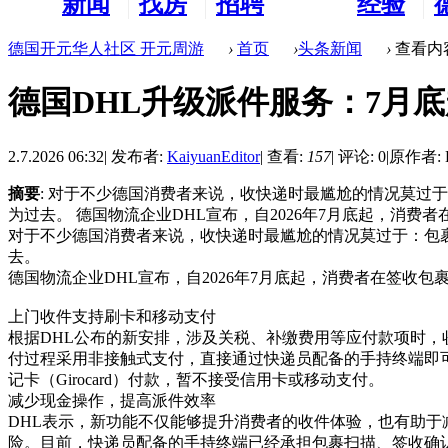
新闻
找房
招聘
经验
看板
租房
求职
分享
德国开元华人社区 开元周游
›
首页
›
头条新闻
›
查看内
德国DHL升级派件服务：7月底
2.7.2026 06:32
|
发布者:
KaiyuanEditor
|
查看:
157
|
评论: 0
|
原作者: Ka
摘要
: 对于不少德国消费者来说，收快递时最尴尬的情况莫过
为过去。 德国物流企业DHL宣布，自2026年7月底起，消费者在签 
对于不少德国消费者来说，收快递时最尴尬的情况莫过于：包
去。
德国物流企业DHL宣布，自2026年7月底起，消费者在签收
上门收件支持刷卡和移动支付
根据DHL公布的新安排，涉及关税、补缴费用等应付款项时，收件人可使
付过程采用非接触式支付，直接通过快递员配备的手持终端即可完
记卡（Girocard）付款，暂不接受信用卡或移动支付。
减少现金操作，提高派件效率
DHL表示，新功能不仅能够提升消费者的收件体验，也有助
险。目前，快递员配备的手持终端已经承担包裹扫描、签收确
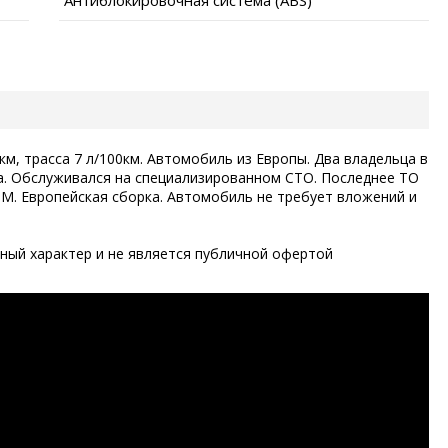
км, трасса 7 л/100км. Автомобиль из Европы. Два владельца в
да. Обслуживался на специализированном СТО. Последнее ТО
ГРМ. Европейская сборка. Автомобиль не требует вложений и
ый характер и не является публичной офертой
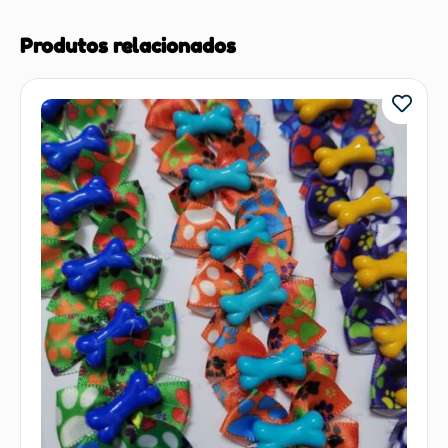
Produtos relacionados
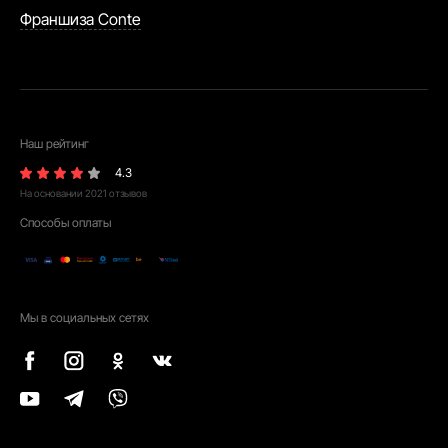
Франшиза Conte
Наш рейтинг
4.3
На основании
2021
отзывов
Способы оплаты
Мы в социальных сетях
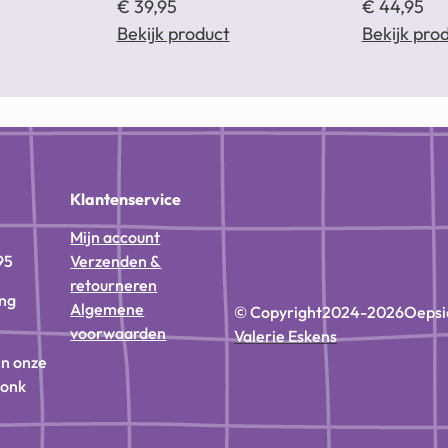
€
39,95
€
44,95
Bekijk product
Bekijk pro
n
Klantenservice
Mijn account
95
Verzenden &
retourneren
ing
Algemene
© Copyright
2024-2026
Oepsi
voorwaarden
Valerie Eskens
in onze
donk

---

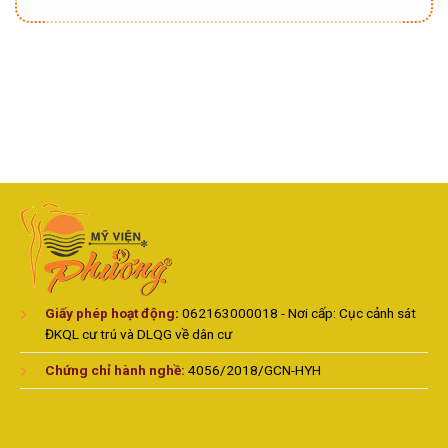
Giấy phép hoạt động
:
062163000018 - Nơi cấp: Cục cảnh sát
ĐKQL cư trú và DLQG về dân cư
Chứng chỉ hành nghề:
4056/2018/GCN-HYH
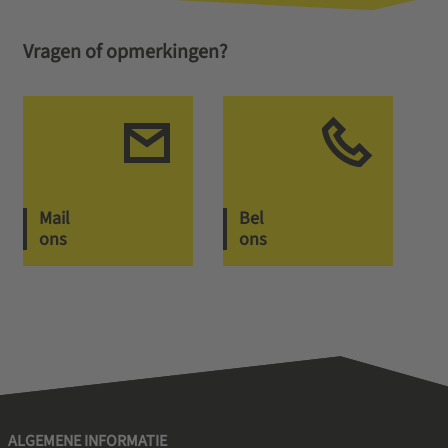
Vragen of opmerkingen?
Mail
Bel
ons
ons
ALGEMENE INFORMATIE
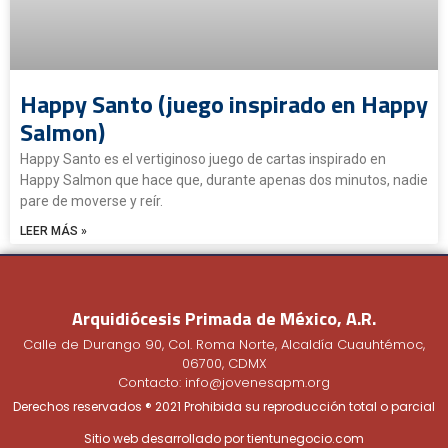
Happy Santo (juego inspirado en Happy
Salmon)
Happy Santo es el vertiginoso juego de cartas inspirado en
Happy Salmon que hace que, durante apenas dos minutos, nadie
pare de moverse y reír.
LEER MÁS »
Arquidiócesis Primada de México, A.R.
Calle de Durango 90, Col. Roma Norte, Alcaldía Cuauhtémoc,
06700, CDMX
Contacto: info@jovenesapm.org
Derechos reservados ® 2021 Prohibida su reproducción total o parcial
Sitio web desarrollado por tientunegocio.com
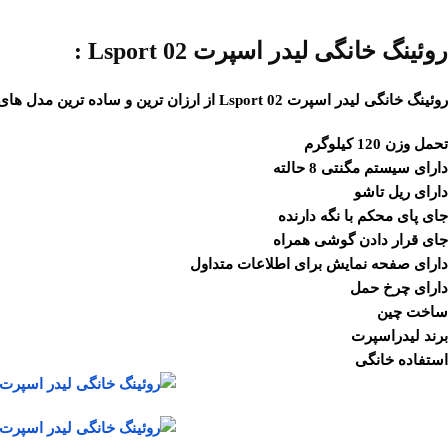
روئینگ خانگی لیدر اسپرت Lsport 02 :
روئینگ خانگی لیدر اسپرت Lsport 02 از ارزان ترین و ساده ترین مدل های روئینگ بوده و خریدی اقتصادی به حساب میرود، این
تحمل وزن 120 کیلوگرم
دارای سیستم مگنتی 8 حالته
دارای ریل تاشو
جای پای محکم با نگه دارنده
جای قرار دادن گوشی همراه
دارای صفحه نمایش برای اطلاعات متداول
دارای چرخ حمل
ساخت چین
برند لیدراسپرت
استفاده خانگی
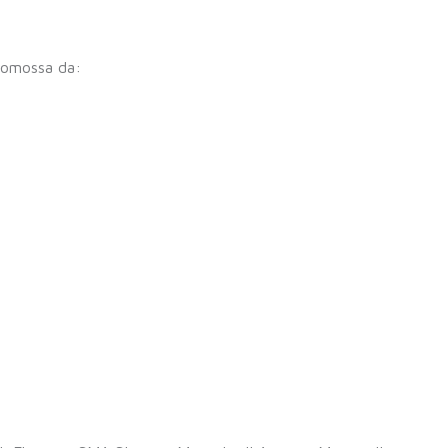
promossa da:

PROBLEM STATEMENT ::
Copy all lines from the data above that contain the word "روئینگ".

RESPONSE TO THE TASK ::
روئینگ خانگی لیدر اسپرت Lsport 02 :
روئینگ خانگی لیدر اسپرت Lsport 02 از ارزان ترین و ساده ترین مدل های روئینگ بوده و خریدی اقتصادی به حساب میرود، این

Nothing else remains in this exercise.